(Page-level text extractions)

#####

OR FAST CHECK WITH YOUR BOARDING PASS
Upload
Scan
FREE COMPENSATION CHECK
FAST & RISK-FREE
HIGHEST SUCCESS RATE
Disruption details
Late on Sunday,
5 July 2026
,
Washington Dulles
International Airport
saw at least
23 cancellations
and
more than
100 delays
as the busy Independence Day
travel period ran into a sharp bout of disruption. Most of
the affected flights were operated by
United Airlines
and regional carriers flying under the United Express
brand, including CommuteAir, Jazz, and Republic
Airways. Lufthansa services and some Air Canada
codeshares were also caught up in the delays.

#####

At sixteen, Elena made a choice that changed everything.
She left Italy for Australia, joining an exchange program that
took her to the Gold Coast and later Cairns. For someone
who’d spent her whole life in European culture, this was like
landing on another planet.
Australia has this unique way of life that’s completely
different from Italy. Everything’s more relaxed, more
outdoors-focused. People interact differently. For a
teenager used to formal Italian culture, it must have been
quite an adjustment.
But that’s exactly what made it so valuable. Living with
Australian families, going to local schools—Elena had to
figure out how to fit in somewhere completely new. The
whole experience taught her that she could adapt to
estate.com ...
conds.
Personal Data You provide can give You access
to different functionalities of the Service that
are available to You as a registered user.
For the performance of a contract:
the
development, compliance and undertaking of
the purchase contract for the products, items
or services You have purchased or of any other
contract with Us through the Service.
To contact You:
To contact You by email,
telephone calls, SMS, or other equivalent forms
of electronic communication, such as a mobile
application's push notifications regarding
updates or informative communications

#####

**EXERCISE GOAL**
Using the data above, repeat exactly the lines that begin at the line with "FAST & RISK-FREE" and end at the line with "codeshares were also caught up in the delays.", both ends included.

**SOLUTION FOR THIS PROBLEM**
FAST & RISK-FREE
HIGHEST SUCCESS RATE
Disruption details
Late on Sunday,
5 July 2026
,
Washington Dulles
International Airport
saw at least
23 cancellations
and
more than
100 delays
as the busy Independence Day
travel period ran into a sharp bout of disruption. Most of
the affected flights were operated by
United Airlines
and regional carriers flying under the United Express
brand, including CommuteAir, Jazz, and Republic
Airways. Lufthansa services and some Air Canada
codeshares were also caught up in the delays.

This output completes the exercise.